Le pauvre tomba au sol inconscient.

« Pas résistant ces hommes » pensa-t-elle amusée.

De l'autre coté de la pièce, le combat s'éternisait et chacun avait pris son lot de torgnoles. Quelques ivrognes les avaient même rejoint entre temps. Seulement, eux, semblaient avoir l'envie d'en découdre gratuitement, peut être pour se passer les nerfs.

Mira regardait la scène, assise sur le coin d'une table, tout en buvant le contenu de sa chopine. Elle regardait avec amusement les verres voler, les chaises se fracasser. Grundal avait l'air de s'en sortir à merveille.

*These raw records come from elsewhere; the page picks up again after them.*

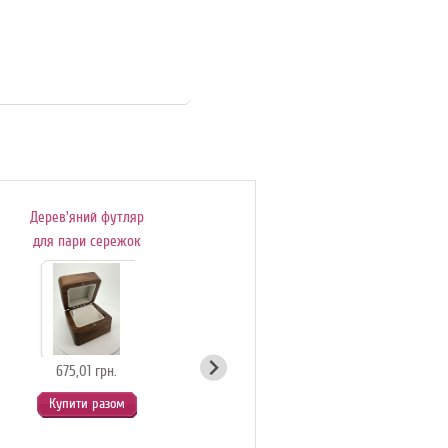
Дерев'яний футляр
Подаруноковий
для пари сережок
сертифікат
675,01 грн.
54,90 грн.
Купити разом
Купити разом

Tout d'un coup, son sourire s'échappa lorsqu'elle aperçut à travers la fenêtre, une large plume rouge.

- Merde... la garde... laissa-t-elle échapper.

Son instinct de survie parla, et elle se décida à prendre la poudre d'escampette. La garde l'avait déjà coincé par le passé, et elle n'avait aucune envie de réitérer l'expérience. Surtout que quelques motifs d'arrestation planait encore au dessus de sa tête.

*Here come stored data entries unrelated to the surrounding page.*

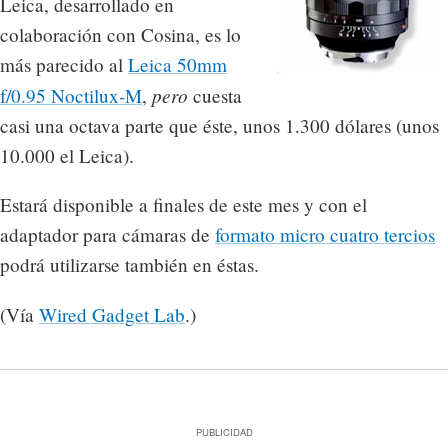
Leica, desarrollado en
colaboración con Cosina, es lo
más parecido al
Leica 50mm
pero
f/0.95 Noctilux-M
,
cuesta
casi una octava parte que éste, unos 1.300 dólares (unos
10.000 el Leica).
Estará disponible a finales de este mes y con el
adaptador para cámaras de
formato micro cuatro tercios
podrá utilizarse también en éstas.
(Vía
Wired Gadget Lab
.)
PUBLICIDAD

Ce n'est pas Grundal, dans la situation actuelle, qui allait pouvoir faire quelque chose. Un bref regard derrière le comptoir lui permit de voir une porte menant à l'arrière dans les ruelles avoisinantes. Elle se dirigea d'un pas tranquille vers la sortie, saluant par politesse son ami quand il passa près d'elle, le visage sanguinolent, pour attraper un tabouret. Mais il ne l'avait pas remarquée, son regard féroce tourné vers le vieil orc et le coup violent porté avec le mobilier en était la preuve.

C'est à petite foulée qu'elle emprunta la porte arrière pour fuir dans les tréfonds du Terrier.